• **EXERCISE PROMPT**
Keep to one stretch of the data below, the lines from the one with "підтримки фермерських господарств. Здійснено" up to and including the one with "державної підтримки за", and return that stretch exactly.

● ● ●

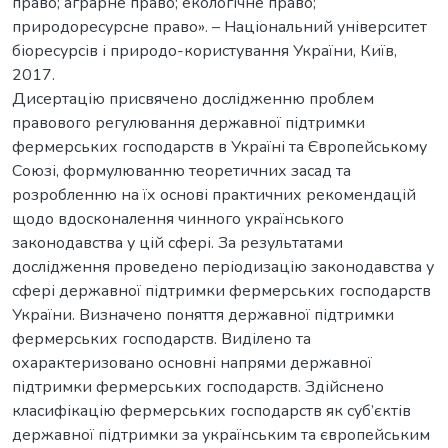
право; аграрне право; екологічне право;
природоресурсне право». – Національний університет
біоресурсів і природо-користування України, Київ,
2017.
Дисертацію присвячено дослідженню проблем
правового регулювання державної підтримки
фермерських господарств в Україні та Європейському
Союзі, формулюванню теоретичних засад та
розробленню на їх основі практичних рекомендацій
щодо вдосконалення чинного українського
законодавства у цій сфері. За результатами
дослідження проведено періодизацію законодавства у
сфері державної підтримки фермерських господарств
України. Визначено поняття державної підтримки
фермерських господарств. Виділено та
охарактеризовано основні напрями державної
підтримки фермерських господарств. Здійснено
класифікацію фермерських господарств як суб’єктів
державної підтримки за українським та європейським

● ● ●

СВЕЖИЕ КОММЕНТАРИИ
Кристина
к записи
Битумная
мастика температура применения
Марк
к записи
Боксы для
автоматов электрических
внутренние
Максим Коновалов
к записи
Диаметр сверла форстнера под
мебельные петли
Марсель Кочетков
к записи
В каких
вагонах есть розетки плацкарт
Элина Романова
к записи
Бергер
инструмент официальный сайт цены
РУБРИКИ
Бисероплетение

● ● ●

• **ANSWER BELOW**
підтримки фермерських господарств. Здійснено
класифікацію фермерських господарств як суб’єктів
державної підтримки за українським та європейським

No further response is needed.